Yup. I’m still using Windows 7. And I feel so unsupported.
It’s a remarkable thing. Just a week ago my little Dell laptop was just humming along, googling docs, processing words, booking faces, and all the other myriad tasks we’ve delegated to these digital wonderworkers that have integrated themselves into our lives like so many circuits into a silicon chip. But on Jan. 14, just like that, all that came to a crashing climax, or so we were told. The Gates of Hell were opened and a virtual cloudburst of evil would be loosed upon the laggards who had neglected to upgrade. We were, alas, vulnerable to all manner of malware, spyware, bloatware, kitchenware, and all other sorts of things to be wary of. We would be phished and dished, our data squished; our drives corrupted, our lives disrupted. Our searches fraught, we’d be distraught – but we could have the peace of zen, if we’d all just install Windows 10.
You’d have to be (Micro)soft in the head not to.
And despite my exceptional annoyance at having to pay good money to replace something that I know works well with something that probably won’t I’d probably do as I’m told for the same reason medieval witch-hunters burned their neighbors at the stake – fear and not knowing any better.
Trouble is, I can’t.
Y’see, my loyal little machine isn’t up to it. For these last years it’s been playing at the top of it’s digital game, it’s RAM is maxed, pushing it harder will just cause it mega-hurts, there is no up to its grade. It is what it is, and that’s just fine with me.
No matter what the Microsofties think.
Outdated? Well, maybe. But it still computes way faster than I can type; Googles more quickly than I can page through Funk and Wagnalls. It Gmails, Hotmails, and provides more online time-wasters than I have time to waste. In short, it does everything I need done and then some, but that’s not supposed to be good enough for me.

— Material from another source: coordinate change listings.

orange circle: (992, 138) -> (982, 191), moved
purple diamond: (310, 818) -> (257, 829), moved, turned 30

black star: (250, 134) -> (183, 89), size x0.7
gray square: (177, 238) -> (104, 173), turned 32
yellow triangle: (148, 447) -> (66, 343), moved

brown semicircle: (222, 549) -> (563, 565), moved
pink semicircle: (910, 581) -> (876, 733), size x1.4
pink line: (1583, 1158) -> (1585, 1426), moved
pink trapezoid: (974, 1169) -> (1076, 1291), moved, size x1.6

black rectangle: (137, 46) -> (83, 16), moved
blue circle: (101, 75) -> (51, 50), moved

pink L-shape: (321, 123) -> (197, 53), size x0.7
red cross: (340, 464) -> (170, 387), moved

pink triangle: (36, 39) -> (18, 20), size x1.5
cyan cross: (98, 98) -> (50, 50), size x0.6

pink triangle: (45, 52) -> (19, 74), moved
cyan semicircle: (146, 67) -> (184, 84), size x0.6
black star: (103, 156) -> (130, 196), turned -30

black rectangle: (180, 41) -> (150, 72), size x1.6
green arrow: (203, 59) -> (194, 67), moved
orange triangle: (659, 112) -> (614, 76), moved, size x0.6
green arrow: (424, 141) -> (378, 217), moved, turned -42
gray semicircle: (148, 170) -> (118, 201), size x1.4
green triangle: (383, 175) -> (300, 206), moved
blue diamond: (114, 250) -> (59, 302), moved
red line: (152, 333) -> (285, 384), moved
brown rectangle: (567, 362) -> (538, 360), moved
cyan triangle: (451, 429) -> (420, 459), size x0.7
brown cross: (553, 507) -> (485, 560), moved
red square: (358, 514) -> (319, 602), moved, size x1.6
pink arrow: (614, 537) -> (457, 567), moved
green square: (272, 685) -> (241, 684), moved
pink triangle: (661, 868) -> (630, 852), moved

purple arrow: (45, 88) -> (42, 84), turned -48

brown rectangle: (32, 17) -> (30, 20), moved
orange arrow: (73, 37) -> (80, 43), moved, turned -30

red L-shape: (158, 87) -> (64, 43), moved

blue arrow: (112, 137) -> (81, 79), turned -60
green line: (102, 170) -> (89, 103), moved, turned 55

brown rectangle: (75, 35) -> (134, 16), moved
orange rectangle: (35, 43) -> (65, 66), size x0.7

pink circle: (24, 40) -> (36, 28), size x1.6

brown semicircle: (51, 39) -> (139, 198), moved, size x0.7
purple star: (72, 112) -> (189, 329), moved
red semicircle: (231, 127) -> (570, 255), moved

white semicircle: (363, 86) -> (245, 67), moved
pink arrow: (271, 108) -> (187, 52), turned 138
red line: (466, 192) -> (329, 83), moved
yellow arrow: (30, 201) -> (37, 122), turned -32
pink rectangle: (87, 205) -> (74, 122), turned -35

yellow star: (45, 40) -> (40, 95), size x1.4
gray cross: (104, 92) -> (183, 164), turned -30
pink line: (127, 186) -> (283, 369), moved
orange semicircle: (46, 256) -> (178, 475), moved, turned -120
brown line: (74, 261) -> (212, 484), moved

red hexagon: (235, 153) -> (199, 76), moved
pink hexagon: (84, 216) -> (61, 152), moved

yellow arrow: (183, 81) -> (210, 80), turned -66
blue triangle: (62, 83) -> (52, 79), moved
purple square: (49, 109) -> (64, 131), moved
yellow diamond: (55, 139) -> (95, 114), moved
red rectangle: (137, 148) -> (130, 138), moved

So I get the old heave-ho, right into the cyber-dumpster, along with everybody else who up until last Tuesday was doing quite fine, thank you.
Fine for us, not so much for Bill Gates and Microsoft shareholders. Or the folks who own stock in Dell, Lenovo or any of the other outfits peddling hardware to replace the gear that arbitrarily went belly-up a week ago.
You and I might live by “if it ain’t broke, don’t fix it,” but that ain’t the adage that made Bill rich. As anyone who’s had to upgrade from Windows 95 to 98 to 2000 to XP to Vista to 7 to 8 and now to 10 will testify.
So, in a word, we’re stuck. Or another word that sounds a lot like that. Do we defy the software gods and keep doing what we’ve been doing, always looking over our cyber-shoulder for the digital demon about to steal our identities and take over our lives; or give in, pay up and send perfectly good hardware off to the Third World to be disassembled and disintegrated, it’s elemental constituents re-exported to be remanufactured into the next latest and greatest.
That we’ll be throwing away a couple of years from now.
For no good reason.
Seems to me, Windows is busted.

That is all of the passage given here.